И подпись: «Директор К. Горюнов».
Письмо произвело громадное впечатление на мальчика, и он долго не мог прийти в себя от удивления.
— Мама, прочитай!
— А что такое? От кого письмо? — встревоженно спросила мать, вытирая руки передником.
— Ты прочитай! Я и сам ничего не понимаю.
Мать прочитала письмо и пожала плечами.
— А чего тут не понять? Директор школы узнал, что ты любишь радио, и хочет познакомиться. Обыкновенное письмо.
— Ну да, обыкновенное! Совсем не обыкновенное. Она хочет посоветоваться…
— Почему она? Тут подписано: Горюнов.
— У нас никакого Горюнова нет. Я пойду к Ване.

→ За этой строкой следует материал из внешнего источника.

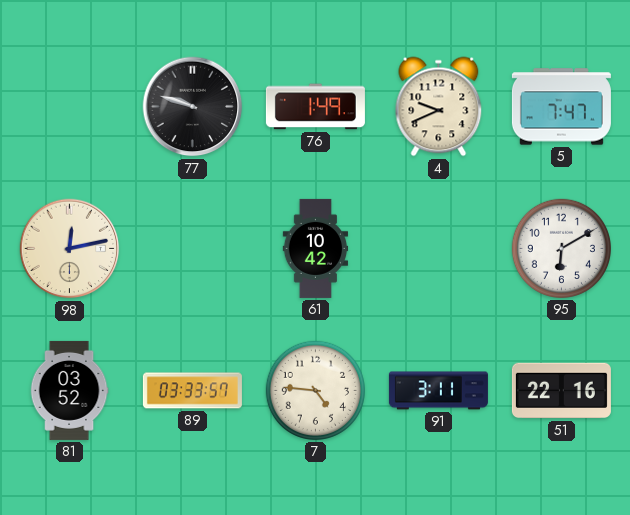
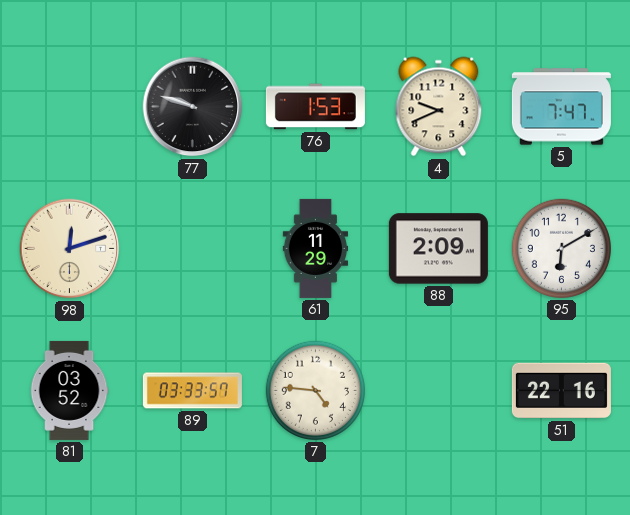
76: 1:49 -> 1:53
98: 12:13 -> 12:12
61: 10:42 -> 11:29
88: none -> 2:09
91: 3:11 -> none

Но Иван Журавлев пришел сам и с таким же недоумением показал приятелю полученное им письмо. Это не была копия, но по смыслу письма были похожи. Вскоре пришел и Сережа Линьков с таким же письмом. Как ни ломали голову юные радиотехники над разгадкой удивительных писем, ничего придумать не могли.
А загадок было много. Уже само получение писем по почте было загадочным. Какой же директор будет приглашать учеников письмом? Да еще каждого в отдельности. Послал бы кого-нибудь из ребят с приказом явиться к такому-то часу, и дело с концом. «Мастера своего дела» — это тоже «не фунт изюму», как выразился Сережа. Интриговал и вопрос, о котором таинственный директор хотел с ними посоветоваться. Посоветоваться! Директор и вдруг — посоветоваться с учениками. И наконец — незнакомая подпись.

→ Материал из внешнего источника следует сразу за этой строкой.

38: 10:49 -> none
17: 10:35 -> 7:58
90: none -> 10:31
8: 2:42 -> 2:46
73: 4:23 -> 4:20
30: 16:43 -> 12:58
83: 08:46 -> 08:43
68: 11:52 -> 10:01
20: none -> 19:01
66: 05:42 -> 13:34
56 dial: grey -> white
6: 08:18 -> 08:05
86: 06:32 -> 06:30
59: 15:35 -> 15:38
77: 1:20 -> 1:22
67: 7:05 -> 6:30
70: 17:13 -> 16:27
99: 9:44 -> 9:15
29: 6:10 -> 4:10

«Сколько ни думай, а дома ничего не придумаешь», — решили мальчики и отправились в школу.
В восьмом классе учились дети военных лет, или, как их называли, — «дети войны». И родители, и врачи, и учителя относились к ним иначе, чем к остальным. К «детям войны» снижались требования, при первой же жалобе их освобождали от общественных нагрузок, от занятий спортом, от походов. «Детям войны» внушали — и они к этому привыкли — считать себя физически неполноценными и даже умственно отсталыми.

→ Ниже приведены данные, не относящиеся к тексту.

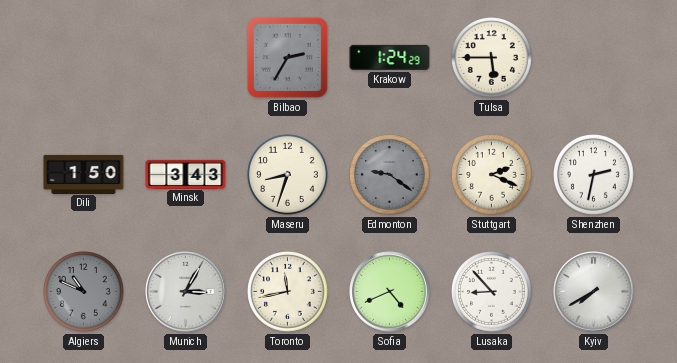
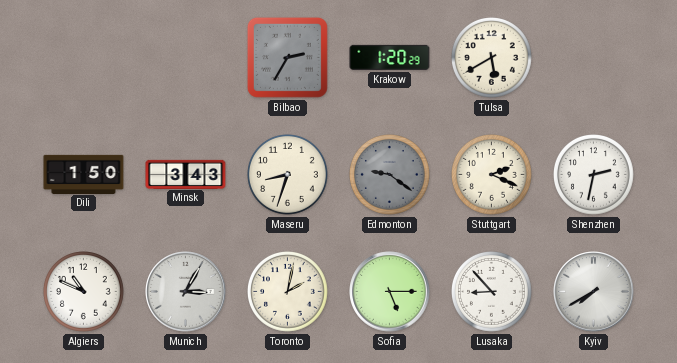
Krakow: 1:24 -> 1:20
Tulsa: 5:45 -> 5:40
Algiers dial: grey -> white
Toronto: 11:43 -> 2:02
Sofia: 4:41 -> 5:15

Юные радисты не составляли исключения. Все они были мнительны. Им казалось, что у них слабое, с какими-то шумами сердце, расстроенная нервная система, плохой аппетит и что-то еще, — они и сами точно не знали. Увлечение радио сдружило мальчиков, но по отношению к классу, а тем более к школе, они жили особняком, не принимая участия в школьных делах. Все их интересы и желания были ограничены только любимым делом.
У подъезда радистов остановил рослый шестиклассник.
— Ребята, вы пришли работать? — строго спросил он.